The process for making a dovetailed box can be broken up into stages. The first is the “why” of the project which can range from “I want to try and cut a dovetail” to “I want to build a faithful reproduction of a William & Mary Highboy with all the trimmings”. The point is there is a target that will guide your decisions on a macro scale. Lumber species, stock selection, joinery style, and the rest will be guided by the Why of your project.
For this post, the Why will be a box to house your complete collection of whatsits (nameless things), and it will be joined by through dovetails.

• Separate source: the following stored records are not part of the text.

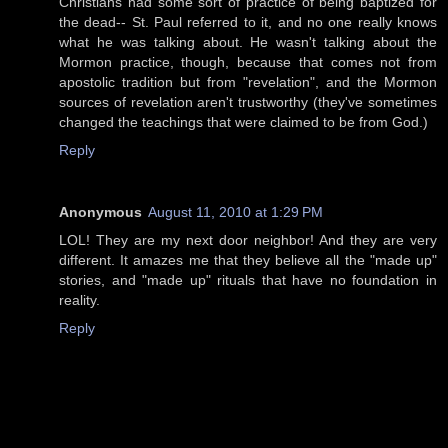
Christians had some sort of practice of being baptized for
the dead-- St. Paul referred to it, and no one really knows
what he was talking about. He wasn't talking about the
Mormon practice, though, because that comes not from
apostolic tradition but from "revelation", and the Mormon
sources of revelation aren't trustworthy (they've sometimes
changed the teachings that were claimed to be from God.)
Reply
Anonymous
August 11, 2010 at 1:29 PM
LOL! They are my next door neighbor! And they are very
different. It amazes me that they believe all the "made up"
stories, and "made up" rituals that have no foundation in
reality.
Reply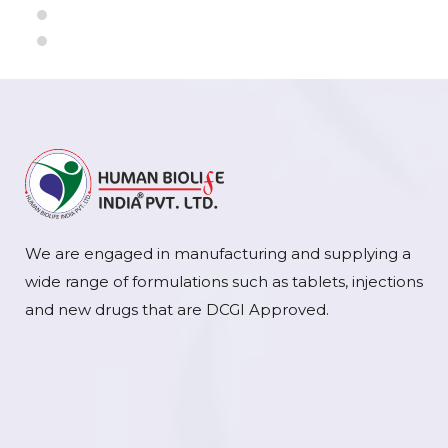
We are engaged in manufacturing and supplying a
wide range of formulations such as tablets, injections
and new drugs that are DCGI Approved.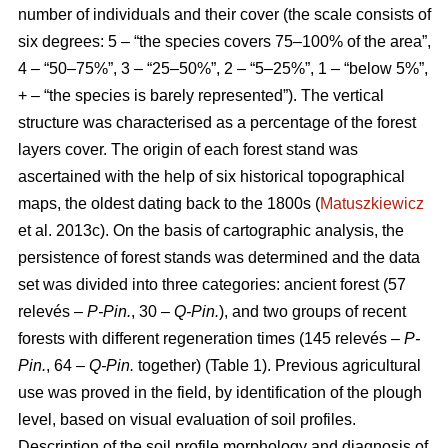
number of individuals and their cover (the scale consists of
six degrees: 5 – “the species covers 75–100% of the area”,
4 – “50–75%”, 3 – “25–50%”, 2 – “5–25%”, 1 – “below 5%”,
+ – “the species is barely represented”). The vertical
structure was characterised as a percentage of the forest
layers cover. The origin of each forest stand was
ascertained with the help of six historical topographical
maps, the oldest dating back to the 1800s (
Matuszkiewicz
et al. 2013c). On the basis of cartographic analysis, the
persistence of forest stands was determined and the data
set was divided into three categories: ancient forest (57
relevés –
P-Pin.
, 30 –
Q-Pin.
), and two groups of recent
forests with different regeneration times (145 relevés –
P-
Pin.
, 64 –
Q-Pin.
together) (Table 1). Previous agricultural
use was proved in the field, by identification of the plough
level, based on visual evaluation of soil profiles.
Description of the soil profile morphology and diagnosis of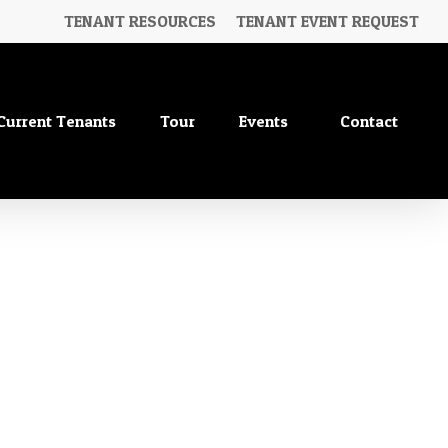
TENANT RESOURCES
TENANT EVENT REQUEST
Current Tenants
Tour
Events
Contact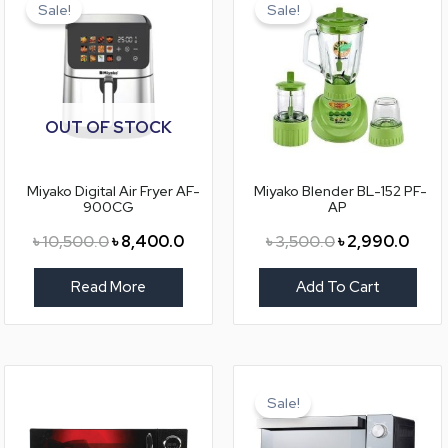
price
price
price
price
Sale!
Sale!
was:
is:
was:
is:
৳ 10,500.0.
৳ 8,400.0.
৳ 3,500.0.
৳ 2,9
OUT OF STOCK
Miyako Digital Air Fryer AF-
Miyako Blender BL-152 PF-
900CG
AP
৳
10,500.0
৳
8,400.0
৳
3,500.0
৳
2,990.0
Read More
Add To Cart
Original
Curre
price
price
Sale!
was:
is:
৳ 9,500.0.
৳ 8,2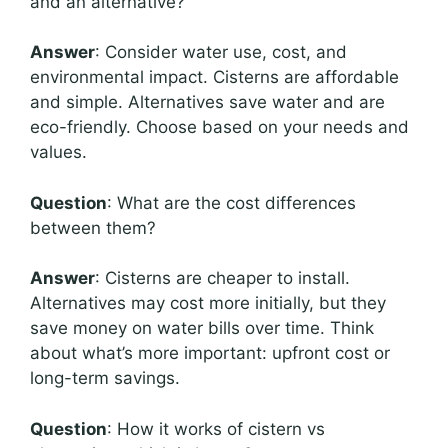
and an alternative?
Answer
: Consider water use, cost, and
environmental impact. Cisterns are affordable
and simple. Alternatives save water and are
eco-friendly. Choose based on your needs and
values.
Question
: What are the cost differences
between them?
Answer
: Cisterns are cheaper to install.
Alternatives may cost more initially, but they
save money on water bills over time. Think
about what’s more important: upfront cost or
long-term savings.
Question
: How it works of cistern vs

Creating The Dovetail Box Parts
Once you’ve decided on through dovetails (and told at least one woodworker friend so you can’t back out), things get easier before they get harder. All of the parts for the box will be full size. Because the joints all go through the full thickness of their respective mating parts a 10 X 18 inch box will require two 10 inch parts and two 18 inch parts…easy-peasy. Size the height of your box to fit your tallest whatsit you will store in it, and allow for a top and bottom. The parts should be the same width and thickness, with all edges dressed square and true – “four-squared” some call it.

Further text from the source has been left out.